- [What is being asked]: Please look for the string "druge" below and report every line in which it occurs.

- [Input]:
+ + + + +

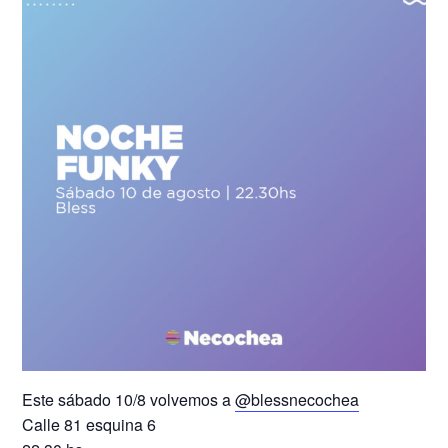
Este sábado 10/8 volvemos a
@blessnecochea
Calle 81 esquina 6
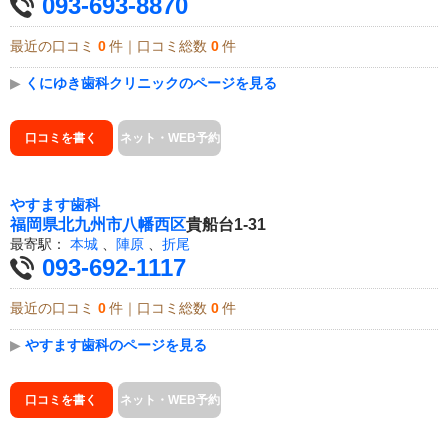
093-693-8870
最近の口コミ
0
件｜口コミ総数
0
件
▶
くにゆき歯科クリニックのページを見る
口コミを書く
ネット・WEB予約
やすます歯科
福岡県
北九州市八幡西区
貴船台1-31
最寄駅：
本城
、
陣原
、
折尾
093-692-1117
最近の口コミ
0
件｜口コミ総数
0
件
▶
やすます歯科のページを見る
口コミを書く
ネット・WEB予約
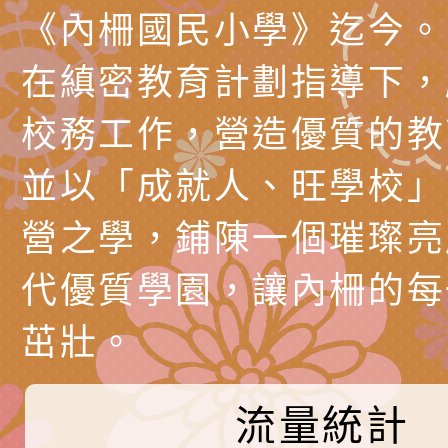
產期高風險孕產婦（
家長協會(以下稱該協
檢送桃園市政府家庭
《內柵國民小學》迄今。
關懷計畫」說明1份
「115年度『視界同
「小桃家3月課程資
檢送本府新聞處115
在縝密教育計劃指導下，
庭支持與分享系列講
安全宣導標語播放表
檢送行政院新聞傳播處
校務工作，營造優質的教
場線上座談會」活動
宣導影像素材
月份公共服務政策溝
檢送桃園市立慈文國
並以「成就人、旺學校」
其合輯一覽表1份（
「115學年度體育班
函轉有關司法院辦理
營之學，鋪陳一個璀璨亮
https://reurl.cc/gn
明會」
制度宣導活動
財團法人人本教育文
代優質學園，讓內柵的每
擬舉辦『教出會思考
桃園市八德區大成國
茁壯。
孩-2026森林小學巡
辦「桃園市115學年
有關本局製作本市「
向AI對親子關係的挑
藝術才能音樂班鑑定
站學生心理關懷平臺
桃園市平鎮區忠貞國
流量統計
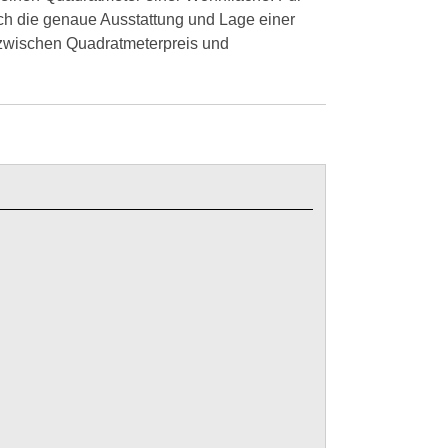
h die genaue Ausstattung und Lage einer
 zwischen Quadratmeterpreis und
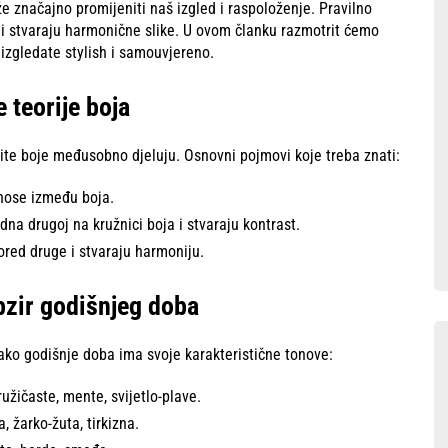
e značajno promijeniti naš izgled i raspoloženje. Pravilno
ć i stvaraju harmonične slike. U ovom članku razmotrit ćemo
izgledate stylish i samouvjereno.
 teorije boja
čite boje međusobno djeluju. Osnovni pojmovi koje treba znati:
dnose između boja.
na drugoj na kružnici boja i stvaraju kontrast.
red druge i stvaraju harmoniju.
bzir godišnjeg doba
ako godišnje doba ima svoje karakteristične tonove:
užičaste, mente, svijetlo-plave.
, žarko-žuta, tirkizna.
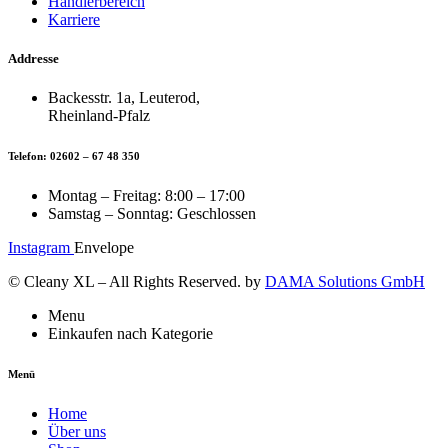
Händlerbereich
Karriere
Addresse
Backesstr. 1a, Leuterod,
Rheinland-Pfalz
Telefon: 02602 – 67 48 350
Montag – Freitag: 8:00 – 17:00
Samstag – Sonntag: Geschlossen
Instagram
Envelope
© Cleany XL – All Rights Reserved. by
DAMA Solutions GmbH
Menu
Einkaufen nach Kategorie
Menü
Home
Über uns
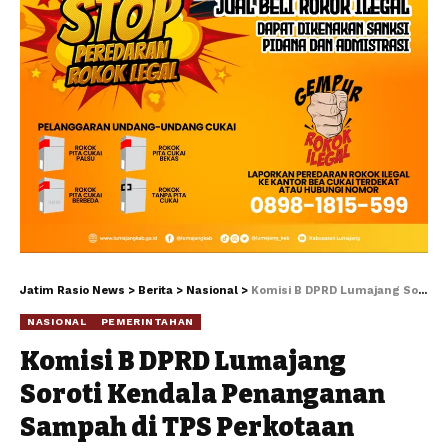
Jatim Rasio News
>
Berita
>
Nasional
>
Komisi B DPRD Lumajang Soroti Kendala Penanganan Sampah di TPS Perkotaan
NASIONAL
PEMERINTAHAN
Komisi B DPRD Lumajang
Soroti Kendala Penanganan
Sampah di TPS Perkotaan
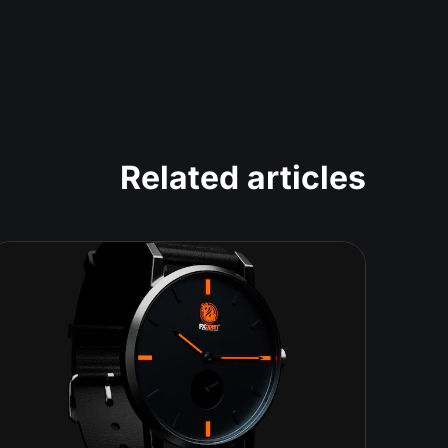
Related articles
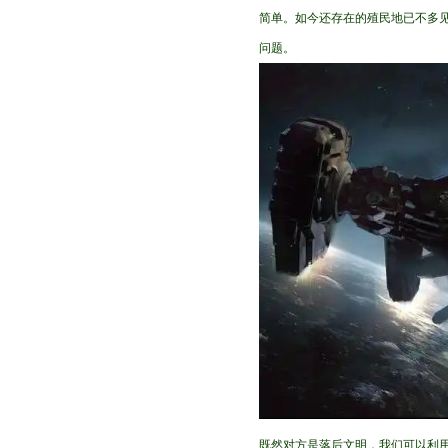
简单。如今还存在的殖民地已不多
问题。
既然对方是落后文明，我们可以利用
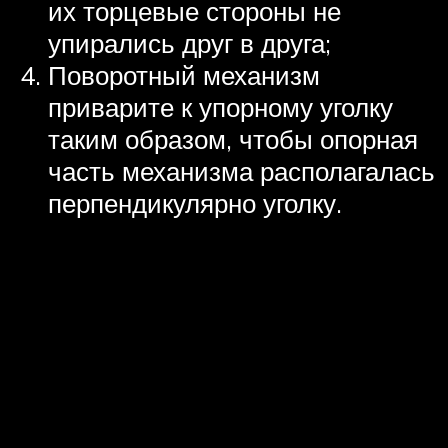
их торцевые стороны не
упирались друг в друга;
Поворотный механизм
приварите к упорному уголку
таким образом, чтобы опорная
часть механизма располагалась
перпендикулярно уголку.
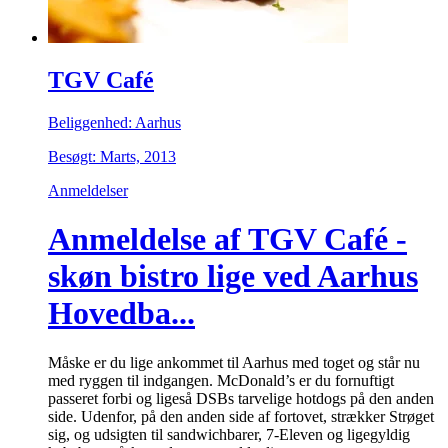
TGV Café
Beliggenhed: Aarhus
Besøgt: Marts, 2013
Anmeldelser
Anmeldelse af TGV Café -
skøn bistro lige ved Aarhus
Hovedba...
Måske er du lige ankommet til Aarhus med toget og står nu
med ryggen til indgangen. McDonald’s er du fornuftigt
passeret forbi og ligeså DSBs tarvelige hotdogs på den anden
side. Udenfor, på den anden side af fortovet, strækker Strøget
sig, og udsigten til sandwichbarer, 7-Eleven og ligegyldig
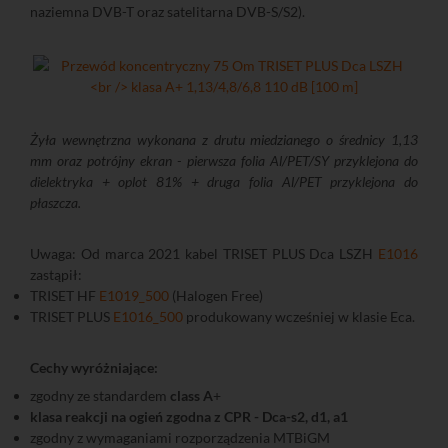
naziemna DVB-T oraz satelitarna DVB-S/S2).
Żyła wewnętrzna wykonana z drutu miedzianego o średnicy 1,13
mm oraz potrójny ekran - pierwsza folia Al/PET/SY przyklejona do
dielektryka + oplot 81% + druga folia Al/PET przyklejona do
płaszcza.
Uwaga: Od marca 2021 kabel TRISET PLUS Dca LSZH
E1016
zastąpił:
TRISET HF
E1019_500
(Halogen Free)
TRISET PLUS
E1016_500
produkowany wcześniej w klasie Eca.
Cechy wyróżniające:
zgodny ze standardem
class A
+
klasa reakcji na ogień zgodna z CPR - Dca-s2, d1, a1
zgodny z wymaganiami rozporządzenia MTBiGM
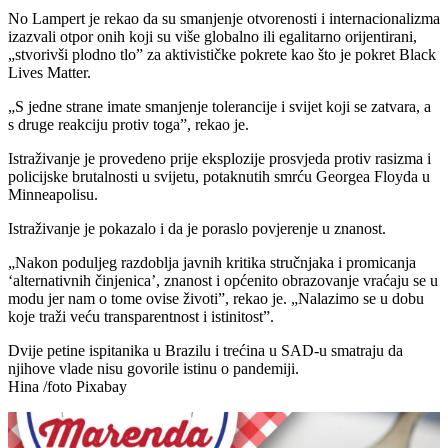
No Lampert je rekao da su smanjenje otvorenosti i internacionalizma
izazvali otpor onih koji su više globalno ili egalitarno orijentirani,
„stvorivši plodno tlo” za aktivističke pokrete kao što je pokret Black
Lives Matter.
„S jedne strane imate smanjenje tolerancije i svijet koji se zatvara, a
s druge reakciju protiv toga”, rekao je.
Istraživanje je provedeno prije eksplozije prosvjeda protiv rasizma i
policijske brutalnosti u svijetu, potaknutih smrću Georgea Floyda u
Minneapolisu.
Istraživanje je pokazalo i da je poraslo povjerenje u znanost.
„Nakon poduljeg razdoblja javnih kritika stručnjaka i promicanja
‘alternativnih činjenica’, znanost i općenito obrazovanje vraćaju se u
modu jer nam o tome ovise životi”, rekao je. „Nalazimo se u dobu
koje traži veću transparentnost i istinitost”.
Dvije petine ispitanika u Brazilu i trećina u SAD-u smatraju da
njihove vlade nisu govorile istinu o pandemiji.
Hina /foto Pixabay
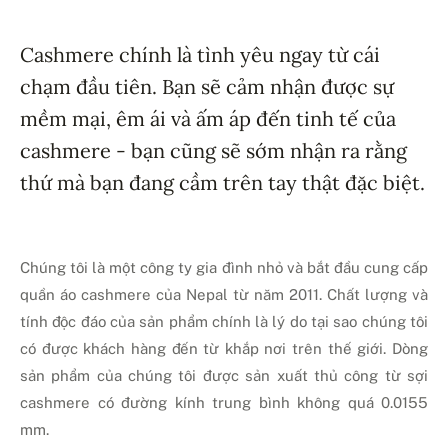
Cashmere chính là tình yêu ngay từ cái
chạm đầu tiên. Bạn sẽ cảm nhận được sự
mềm mại, êm ái và ấm áp đến tinh tế của
cashmere - bạn cũng sẽ sớm nhận ra rằng
thứ mà bạn đang cầm trên tay thật đặc biệt.
Chúng tôi là một công ty gia đình nhỏ và bắt đầu cung cấp
quần áo cashmere của Nepal từ năm 2011. Chất lượng và
tính độc đáo của sản phẩm chính là lý do tại sao chúng tôi
có được khách hàng đến từ khắp nơi trên thế giới. Dòng
sản phẩm của chúng tôi được sản xuất thủ công từ sợi
cashmere có đường kính trung bình không quá 0.0155
mm.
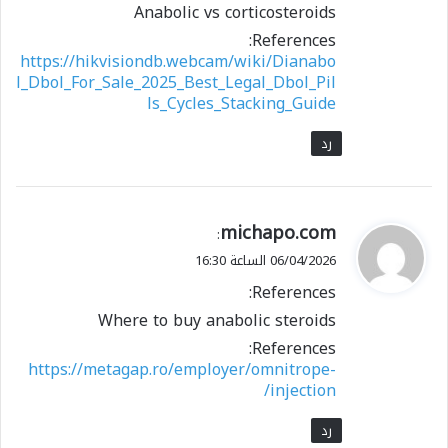
Anabolic vs corticosteroids
References:
https://hikvisiondb.webcam/wiki/Dianabo
l_Dbol_For_Sale_2025_Best_Legal_Dbol_Pil
ls_Cycles_Stacking_Guide
رد
ي
michapo.com
:
ق
06/04/2026 الساعة 16:30
و
References:
ل
Where to buy anabolic steroids
References:
https://metagap.ro/employer/omnitrope-
injection/
رد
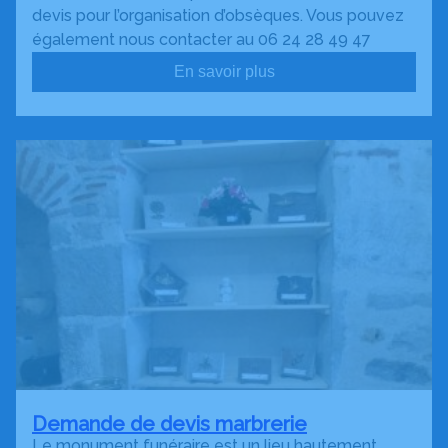
devis pour l’organisation d’obsèques. Vous pouvez
également nous contacter au 06 24 28 49 47
En savoir plus
Demande de devis marbrerie
Le monument funéraire est un lieu hautement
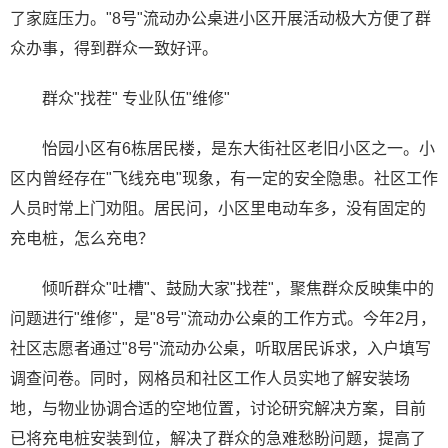
了家庭压力。"8号"流动办公桌进小区开展活动极大方便了群
众办事，得到群众一致好评。
群众"找茬" 专业队伍"维修"
怡园小区有6栋居民楼，是东大街社区老旧小区之一。小
区内曾经存在"飞线充电"现象，有一定的安全隐患。社区工作
人员时常上门劝阻。居民问，小区里电动车多，没有固定的
充电桩，怎么充电？
倾听群众"吐槽"、鼓励大家"找茬"，聚焦群众反映集中的
问题进行"维修"，是"8号"流动办公桌的工作方式。今年2月，
社区志愿者通过"8号"流动办公桌，听取居民诉求，入户填写
调查问卷。同时，网格员和社区工作人员实地了解安装场
地，与物业协调合适的空地位置，讨论研究解决方案，目前
已将充电桩安装到位，解决了群众的急难愁盼问题，提高了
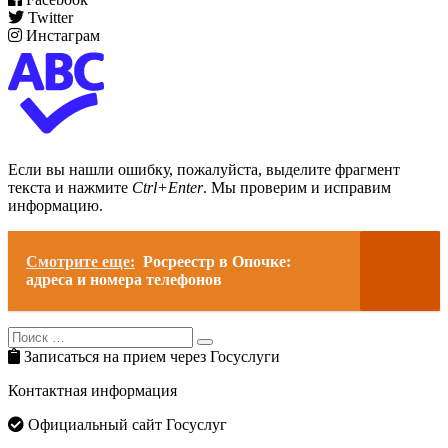
Twitter
Инстаграм
Если вы нашли ошибку, пожалуйста, выделите фрагмент
текста и нажмите
Ctrl+Enter
. Мы проверим и исправим
информацию.
Смотрите еще:
Росреестр в Опочке:
адреса и номера телефонов
Search
Search
for:
Записаться на прием через Госуслуги
Контактная информация
Официальный сайт Госуслуг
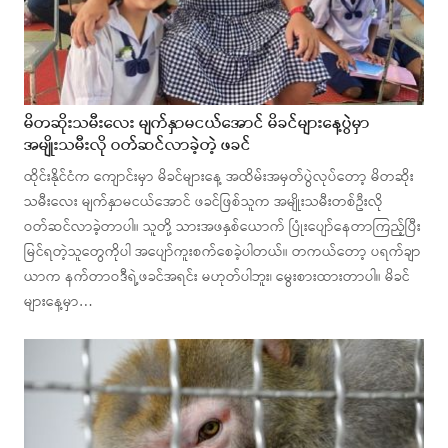
မိတဆိုးသမီးလေး မျက်နှာမငယ်အောင် မိခင်များနေ့ပွဲမှာ
အမျိုးသမီးလို ဝတ်ဆင်လာခဲ့တဲ့ ဖခင်
ထိုင်းနိုင်ငံက ကျောင်းမှာ မိခင်များနေ့ အထိမ်းအမှတ်ပွဲလုပ်တော့ မိတဆိုး
သမီးလေး မျက်နှာမငယ်အောင် ဖခင်ဖြစ်သူက အမျိုးသမီးတစ်ဦးလို
ဝတ်ဆင်လာခဲ့တာပါ။ သူတို့ သားအဖနှစ်ယောက် ပြုံးပျော်နေတာကြည့်ပြီး
မြင်ရတဲ့သူတွေကိုပါ အပျော်ကူးစက်စေခဲ့ပါတယ်။ တကယ်တော့ ပရက်ချာ
ယာက နက်တာဝဒီရဲ့ဖခင်အရင်း မဟုတ်ပါဘူး၊ မွေးစားထားတာပါ။ မိခင်
များနေ့မှာ…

+ + + + +

- [Answer space]:
red druge i stvaraju harmoniju.
s druge reakciju protiv toga”, rekao je.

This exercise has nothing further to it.